About

MetaMed is a meta data extraction tool for heterogeneous data in a different file formats. It is a non-interactive command line open source application.

MetaMed can be also useful as a simple SPARQL query tool and even as a RDF file serialization format converter.

Supported file formats: DASTA, DICOM, SITS (CSV, XML); image/multimedia files and file system directory structure can be indexed to RDF, too.

Features

Support for operations:
- empty graph,
- import RDF files to the graph,
- extract meta data into the graph,
- export RDF data from the graph,
- and query RDF data using SPARQL.
Sequential operations processing. You can activate one or more operations by selecting command line options.
Extract meta data from selected files or the whole input data directories or files recursively.
Use a file with the list of input data files which enable you to select files for meta data extraction. Each file's (absolute or relative) path on a one row.
Graph can be stored:
- in-memory only,
- in-memory, but always automatically backed from/to specified file system root directory (Note: If graph in file system exists it is loaded into the memory automatically and before application exit it is stored back to the file system. The store/load delay is significant with a large graph.),
- in OpenLink Virtuoso OpenSource database.
Export an application built-in prefix map into a text file.
Set the graph name.
Empty the the graph.
Can print the graph size automatically before and after operations.
Import RDF files(s) to the graph.
Import GZipped RDF files is possible with all data stores. MetaMed will gunzip file when reading.
Set the directory with SPARQL files. One query per file with prefixes or without them when known to MetaMed. All queries will be automatically extended with build-in prefixes and processed.
Select output format for all queries.
Export an application built-in prefix map into a text file.
Export the whole RDF graph to a file with specified RDF serialization.
Merge RDF files – using import and export options (e.g. with in-memory graph).
Use this tool for RDF serialization conversion (e.g. with in-memory graph, you can use export RDF graph property).
Plugable file format support for extractors. You can implement own plugins with support for other file formats.
Parallel data processing - you can set number of threads for:
- meta data extraction
- querying data by SPARQL
- graph export (when extracted by more threads)
Configuration file order:
- user specific ~/.mre/connection.properties.
- or system configuration in the /etc/mre/connection.properties files.
- specify your own file by -virt argument.
The file connection.properties content looks like:
```
        url=jdbc:virtuoso://localhost:1111
        user=username
        password=password
        graph=https://mre.zcu.cz/dataset/example
```
Property graph is the default graph name. It is used when connecting/opening graph. You can change used graph by --graph argument.

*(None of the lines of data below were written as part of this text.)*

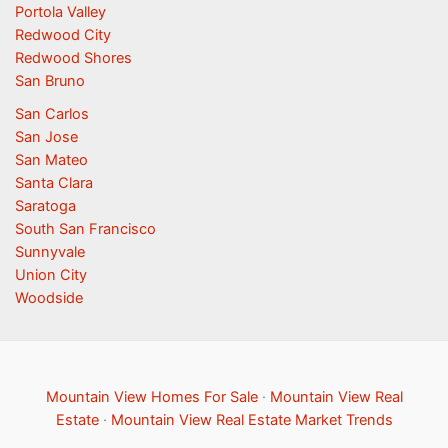
Portola Valley
Redwood City
Redwood Shores
San Bruno
San Carlos
San Jose
San Mateo
Santa Clara
Saratoga
South San Francisco
Sunnyvale
Union City
Woodside
Mountain View Homes For Sale
·
Mountain View Real
Estate
·
Mountain View Real Estate Market Trends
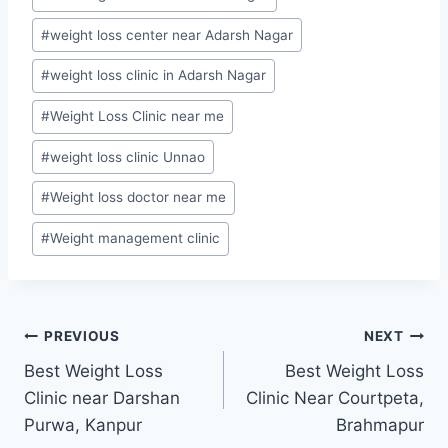
#
weight loss center near Adarsh Nagar
#
weight loss clinic in Adarsh Nagar
#
Weight Loss Clinic near me
#
weight loss clinic Unnao
#
Weight loss doctor near me
#
Weight management clinic
Post
PREVIOUS
NEXT
Best Weight Loss
Best Weight Loss
navigation
Clinic near Darshan
Clinic Near Courtpeta,
Purwa, Kanpur
Brahmapur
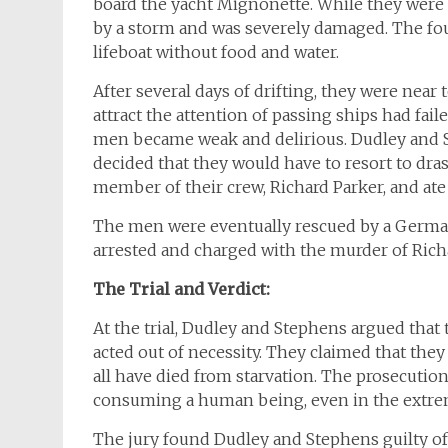
board the yacht Mignonette. While they were i
by a storm and was severely damaged. The fo
lifeboat without food and water.
After several days of drifting, they were near t
attract the attention of passing ships had fai
men became weak and delirious. Dudley and St
decided that they would have to resort to dra
member of their crew, Richard Parker, and ate h
The men were eventually rescued by a German 
arrested and charged with the murder of Rich
The Trial and Verdict:
At the trial, Dudley and Stephens argued that 
acted out of necessity. They claimed that they
all have died from starvation. The prosecution
consuming a human being, even in the extrem
The jury found Dudley and Stephens guilty of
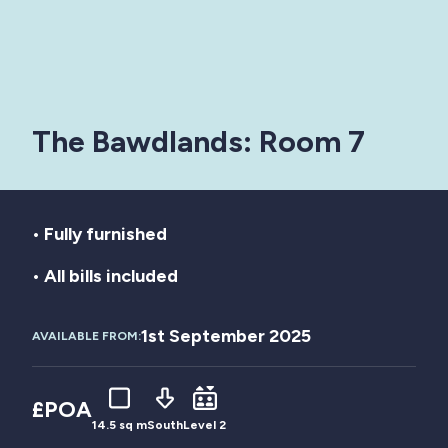
The Bawdlands: Room 7
• Fully furnished
• All bills included
1st September 2025
AVAILABLE FROM:
£POA
14.5 sq m
South
Level 2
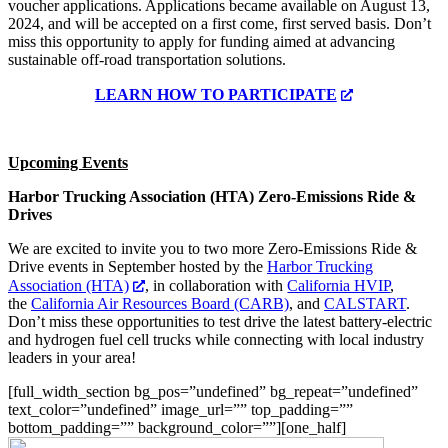
voucher applications. Applications became available on August 13,
2024, and will be accepted on a first come, first served basis. Don’t
miss this opportunity to apply for funding aimed at advancing
sustainable off-road transportation solutions.
LEARN HOW TO PARTICIPATE
Upcoming Events
Harbor Trucking Association (HTA) Zero-Emissions Ride &
Drives
We are excited to invite you to two more Zero-Emissions Ride &
Drive events in September hosted by the
Harbor Trucking
Association (HTA)
, in collaboration with
California HVIP
,
the
California Air Resources Board (CARB)
, and
CALSTART
.
Don’t miss these opportunities to test drive the latest battery-electric
and hydrogen fuel cell trucks while connecting with local industry
leaders in your area!
[full_width_section bg_pos=”undefined” bg_repeat=”undefined”
text_color=”undefined” image_url=”” top_padding=””
bottom_padding=”” background_color=””][one_half]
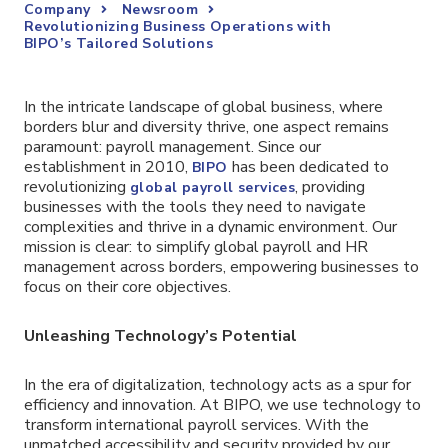
Company
Newsroom
Revolutionizing Business Operations with
BIPO’s Tailored Solutions
In the intricate landscape of global business, where
borders blur and diversity thrive, one aspect remains
paramount: payroll management. Since our
establishment in 2010,
has been dedicated to
BIPO
revolutionizing
, providing
global payroll services
businesses with the tools they need to navigate
complexities and thrive in a dynamic environment. Our
mission is clear: to simplify global payroll and HR
management across borders, empowering businesses to
focus on their core objectives.
Unleashing Technology’s Potential
In the era of digitalization, technology acts as a spur for
efficiency and innovation. At BIPO, we use technology to
transform international payroll services. With the
unmatched accessibility and security provided by our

Input and output format support

Implemented support of file formats:

DASTA – DAta STAndard (the Czech language only) is national standard for medical data by Ministry of Health of the Czech Republic,
HL7 – Health Level Seven (HL7) – partial/development support only, because (still) it is not a national standard in the Czech Republic.
DICOM – Digital Imaging and Communications in Medicine,
Stroke data – our internal XML format for diagnostic data and treatment results during three months after the stroke incident,
PNG – Portable Network Graphics
JFIF/JPEG – JPEG File Interchange Format/Joint Photographic Experts Group
TIFF – Tag Image File Format

RDF serialization formats support:

RDF/XML,
RDF/XML-ABBREV,
TURTLE,
N3,
N-TRIPLE.

Supported (query) output formats:

text,
csv, tsv,
rdf,
sse,
json,
xml and xmlstring.

SPARQL is supported for RDF data queries.